Search the listing for the string "elements" and copy every line that contains it.

________

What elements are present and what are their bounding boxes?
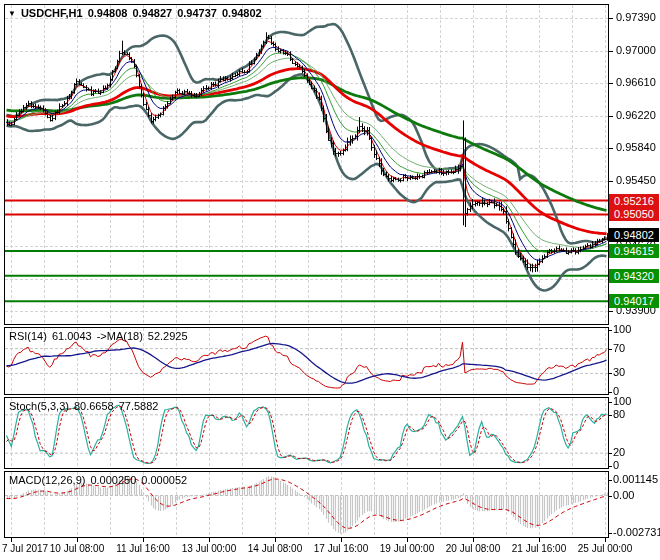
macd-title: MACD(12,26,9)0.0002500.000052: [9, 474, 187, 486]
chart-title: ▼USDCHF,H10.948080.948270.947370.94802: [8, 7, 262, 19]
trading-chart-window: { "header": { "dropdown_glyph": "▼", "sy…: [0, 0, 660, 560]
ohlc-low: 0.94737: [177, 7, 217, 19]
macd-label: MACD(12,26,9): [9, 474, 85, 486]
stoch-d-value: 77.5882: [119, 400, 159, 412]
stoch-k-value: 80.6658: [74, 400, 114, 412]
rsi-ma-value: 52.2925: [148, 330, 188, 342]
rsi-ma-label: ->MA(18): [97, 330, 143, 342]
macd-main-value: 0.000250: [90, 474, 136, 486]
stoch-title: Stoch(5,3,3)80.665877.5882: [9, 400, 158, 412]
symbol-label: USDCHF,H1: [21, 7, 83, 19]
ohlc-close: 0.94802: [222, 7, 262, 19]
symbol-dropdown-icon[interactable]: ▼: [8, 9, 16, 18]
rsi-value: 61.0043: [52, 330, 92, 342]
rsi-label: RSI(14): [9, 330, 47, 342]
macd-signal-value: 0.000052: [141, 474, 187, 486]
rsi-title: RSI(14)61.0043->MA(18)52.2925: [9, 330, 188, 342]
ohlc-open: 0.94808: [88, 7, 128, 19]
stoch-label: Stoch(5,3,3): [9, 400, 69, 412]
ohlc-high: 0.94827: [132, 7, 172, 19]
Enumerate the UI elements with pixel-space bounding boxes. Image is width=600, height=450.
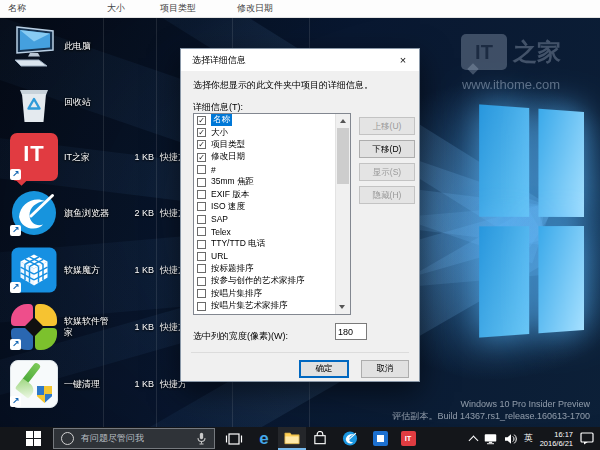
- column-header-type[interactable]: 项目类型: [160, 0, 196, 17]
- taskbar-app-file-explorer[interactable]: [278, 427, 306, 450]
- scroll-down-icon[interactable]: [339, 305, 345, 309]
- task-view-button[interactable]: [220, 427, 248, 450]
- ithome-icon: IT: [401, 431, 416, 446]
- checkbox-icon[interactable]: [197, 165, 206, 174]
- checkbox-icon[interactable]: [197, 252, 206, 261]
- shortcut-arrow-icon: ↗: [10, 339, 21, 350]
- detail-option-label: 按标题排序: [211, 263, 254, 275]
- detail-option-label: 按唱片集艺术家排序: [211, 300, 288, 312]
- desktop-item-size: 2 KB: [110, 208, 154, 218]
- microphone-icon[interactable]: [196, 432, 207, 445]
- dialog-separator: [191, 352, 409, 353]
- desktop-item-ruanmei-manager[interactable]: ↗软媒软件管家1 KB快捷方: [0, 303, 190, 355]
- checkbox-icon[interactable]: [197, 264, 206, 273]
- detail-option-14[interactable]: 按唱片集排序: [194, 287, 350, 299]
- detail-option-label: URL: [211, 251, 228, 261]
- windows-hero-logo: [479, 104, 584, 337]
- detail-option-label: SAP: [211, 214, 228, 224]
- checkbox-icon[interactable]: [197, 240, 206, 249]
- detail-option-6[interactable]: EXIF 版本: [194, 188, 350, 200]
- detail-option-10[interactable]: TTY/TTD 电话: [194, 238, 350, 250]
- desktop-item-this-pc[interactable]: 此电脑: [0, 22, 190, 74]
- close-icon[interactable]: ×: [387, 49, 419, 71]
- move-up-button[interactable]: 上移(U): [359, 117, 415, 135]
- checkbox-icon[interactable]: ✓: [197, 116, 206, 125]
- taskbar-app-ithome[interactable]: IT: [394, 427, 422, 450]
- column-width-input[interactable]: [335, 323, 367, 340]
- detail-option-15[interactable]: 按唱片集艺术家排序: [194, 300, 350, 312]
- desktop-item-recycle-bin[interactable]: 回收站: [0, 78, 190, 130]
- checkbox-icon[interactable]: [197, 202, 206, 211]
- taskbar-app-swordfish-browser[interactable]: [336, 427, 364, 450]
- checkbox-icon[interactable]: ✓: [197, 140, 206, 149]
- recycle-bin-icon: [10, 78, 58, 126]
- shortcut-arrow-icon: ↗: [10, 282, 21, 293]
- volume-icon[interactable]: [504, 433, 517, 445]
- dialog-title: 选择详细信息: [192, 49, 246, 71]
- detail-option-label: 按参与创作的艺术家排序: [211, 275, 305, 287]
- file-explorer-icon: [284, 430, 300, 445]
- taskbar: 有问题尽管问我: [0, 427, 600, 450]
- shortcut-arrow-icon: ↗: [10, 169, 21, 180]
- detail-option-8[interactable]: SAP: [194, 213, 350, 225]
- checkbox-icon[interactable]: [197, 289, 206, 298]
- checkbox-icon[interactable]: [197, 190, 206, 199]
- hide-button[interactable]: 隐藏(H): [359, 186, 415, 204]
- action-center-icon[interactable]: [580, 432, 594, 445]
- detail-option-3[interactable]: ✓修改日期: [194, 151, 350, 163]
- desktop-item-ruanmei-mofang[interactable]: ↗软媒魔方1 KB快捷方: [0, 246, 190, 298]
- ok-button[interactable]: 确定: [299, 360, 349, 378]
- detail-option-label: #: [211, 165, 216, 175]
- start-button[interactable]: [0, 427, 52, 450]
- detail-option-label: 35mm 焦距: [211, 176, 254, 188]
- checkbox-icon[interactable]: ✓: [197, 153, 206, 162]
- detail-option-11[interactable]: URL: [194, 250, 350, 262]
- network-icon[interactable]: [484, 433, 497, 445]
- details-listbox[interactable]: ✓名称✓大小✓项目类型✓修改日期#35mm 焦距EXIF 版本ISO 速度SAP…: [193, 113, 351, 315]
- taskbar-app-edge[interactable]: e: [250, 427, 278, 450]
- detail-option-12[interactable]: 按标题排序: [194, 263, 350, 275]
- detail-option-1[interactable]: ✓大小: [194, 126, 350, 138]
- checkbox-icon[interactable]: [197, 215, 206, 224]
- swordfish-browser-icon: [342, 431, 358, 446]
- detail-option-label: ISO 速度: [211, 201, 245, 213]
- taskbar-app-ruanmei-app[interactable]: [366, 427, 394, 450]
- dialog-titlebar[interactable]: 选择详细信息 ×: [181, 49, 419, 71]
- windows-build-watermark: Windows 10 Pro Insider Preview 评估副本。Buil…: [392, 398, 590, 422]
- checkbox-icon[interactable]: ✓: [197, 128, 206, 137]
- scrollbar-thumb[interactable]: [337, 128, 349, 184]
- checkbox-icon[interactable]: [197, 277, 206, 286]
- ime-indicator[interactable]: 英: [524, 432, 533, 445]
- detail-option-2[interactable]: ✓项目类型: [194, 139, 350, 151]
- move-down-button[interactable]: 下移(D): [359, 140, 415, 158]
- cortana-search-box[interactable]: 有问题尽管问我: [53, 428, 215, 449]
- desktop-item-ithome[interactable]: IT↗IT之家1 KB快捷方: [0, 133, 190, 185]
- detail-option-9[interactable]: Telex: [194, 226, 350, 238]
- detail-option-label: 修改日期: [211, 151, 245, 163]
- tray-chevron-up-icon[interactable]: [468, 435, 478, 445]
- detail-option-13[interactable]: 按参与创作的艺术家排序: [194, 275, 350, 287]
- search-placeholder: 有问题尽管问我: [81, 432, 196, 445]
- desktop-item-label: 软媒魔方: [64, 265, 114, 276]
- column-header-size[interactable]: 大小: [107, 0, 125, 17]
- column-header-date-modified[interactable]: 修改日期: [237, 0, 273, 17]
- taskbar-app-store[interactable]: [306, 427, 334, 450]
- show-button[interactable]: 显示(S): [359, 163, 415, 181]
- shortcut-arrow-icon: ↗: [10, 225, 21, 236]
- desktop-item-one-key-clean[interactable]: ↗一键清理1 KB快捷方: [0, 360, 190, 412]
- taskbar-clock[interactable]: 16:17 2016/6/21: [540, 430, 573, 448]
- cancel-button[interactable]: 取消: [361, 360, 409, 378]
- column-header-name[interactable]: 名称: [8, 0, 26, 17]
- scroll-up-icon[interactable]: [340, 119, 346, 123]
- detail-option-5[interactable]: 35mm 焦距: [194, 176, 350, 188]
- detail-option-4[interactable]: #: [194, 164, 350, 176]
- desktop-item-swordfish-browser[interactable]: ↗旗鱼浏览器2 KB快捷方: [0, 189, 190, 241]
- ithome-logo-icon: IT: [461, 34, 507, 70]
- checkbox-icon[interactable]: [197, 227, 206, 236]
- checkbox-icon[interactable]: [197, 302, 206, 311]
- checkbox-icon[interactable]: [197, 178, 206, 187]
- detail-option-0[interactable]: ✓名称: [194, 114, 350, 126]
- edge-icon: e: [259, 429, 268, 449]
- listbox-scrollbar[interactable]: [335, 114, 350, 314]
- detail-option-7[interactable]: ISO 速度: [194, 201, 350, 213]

________

Task result
What elements are present and what are their bounding boxes?
Enumerate the UI elements with pixel-space bounding boxes. Image is width=600, height=450.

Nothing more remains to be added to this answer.